Jeśli chodzi o budowę targowiska miejskiego przy ul. Lipińskiego, to miała na celu stworzenie odpowiednich warunków handlowych. W trakcie opracowywania dokumentacji projektowej zielonego rynku były prowadzone konsultacje z samymi handlującymi na targowisku, potencjalnymi użytkownikami i szereg ich sugestii uwzględniono w projekcie. Obecnie dzierżawionych jest 6 kiosków w branży spożywczej i 33 kioski w branży przemysłowej. Targowisko w poprzedniej formie nie mogło być już dłużej użytkowane ze względów technicznych (m.in. brak legalnego doprowadzenia prądu, pozostałych elementów obsługi technicznej, groźba pożaru). Obecnie obiekty spełniają wszystkie wymogi techniczne. W ciągu ostatnich lat mocno zmienił się profil handlu bazarowego, ze względu na ogólnopolski rozwój sieci dyskontów i wzrost jakości oferowanych produktów.

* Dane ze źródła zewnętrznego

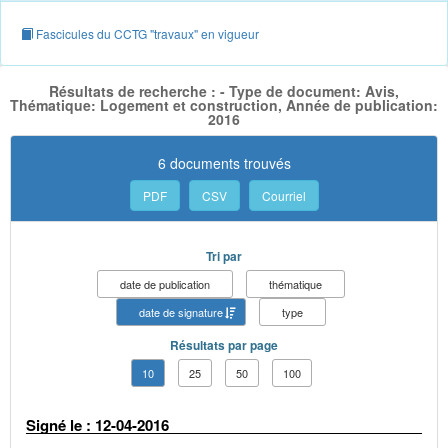
Fascicules du CCTG "travaux" en vigueur
Résultats de recherche : - Type de document: Avis,
Thématique: Logement et construction, Année de publication:
2016
6 documents trouvés
PDF
CSV
Courriel
Tri par
date de publication
thématique
date de signature
type
Résultats par page
10
25
50
100
Signé le : 12-04-2016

Parking wielopoziomowy kosztował 7 022 785 zł, a nie 10 mln, jak Panowie utrzymują. Jest on wykonany zgodnie z parametrami technicznymi dla tego typu obiektów, lecz ze względu na umiejscowienie w Śródmieściu, przyjęto optymalne wartości jego parametrów, aby maksymalnie wykorzystać jego powierzchnię. Sanocki obiekt nie odbiega od innych śródmiejskich parkingów wielopoziomowych w Polsce i Europie. Inwestycje tego typu rzadko są dochodowe, w przeciwnym razie parkingi wielopoziomowe powstawałyby komercyjnie, stanowiąc dobre źródło zarobku dla prywatnych właścicieli. Niemniej, należy podkreślić, że bilans systemu parkingów w Sanoku jest dodatni. Podkreślam, że nie można traktować parkingu wielopoziomowego bez strefy płatnego parkowania, gdyż jest on jej integralną częścią. Parking wielopoziomowy, parking dzierżawiony przez firmę ELCOM, parking powstający w ramach Galerii Sanok, są elementami planu uporządkowania parkowania w centrum Sanoka. Z punkt widzenia zarządzania miastem i obsługi mieszkańców najważniejsza jest liczba oferowanych miejsc parkingowych w centrum miasta, a ta dzięki inwestycjom miejskim i prywatnym w ciągu ostatnich lat wyraźnie wzrosła.
Obydwaj Panowie Radni powinni także wiedzieć, że w Urzędzie Miasta zatrudnionych jest 3 prawników, a jednostki i spółki podległe korzystają z usług zewnętrznych firm, w miarę potrzeb.
Jeśli zaś chodzi o sprawę wykluczenia cyfrowego, to kancelaria prawna została wynajęta w celu zabezpieczenia interesów Gminy Miasta Sanoka związanych z wdrażaniem projektu „Przeciwdziałanie wykluczeniu cyfrowemu na terenie miasta Sanoka”. Jak już wielokrotnie było referowane, zabieg ten był konieczny ze względu na rozbieżność w interpretacji przepisów Władzy Wdrażającej Programy Europejskie w kwestiach realizacji i trwałości ww. projektu. Gmina Miasta Sanoka nie jest odosobnionym przypadkiem, który napotkał problemy przy wdrażaniu tegoż przedsięwzięcia, a wręcz przeciwnie wiele samorządów realizujących tego typu projekty znalazło się w podobnych sytuacjach. Należyte zabezpieczenie Gminy, a w szczególności obrona przed niewłaściwą interpretacją obowiązujących zagadnień prawnych i technologicznych przez Instytucję Zarządzającą tym programem, zmusiło nas do powierzenia całej sprawy wyspecjalizowanej kancelarii prawnej, która broni stanowiska Miasta i wykazuje błędy w postępowaniu ww. Instytucji.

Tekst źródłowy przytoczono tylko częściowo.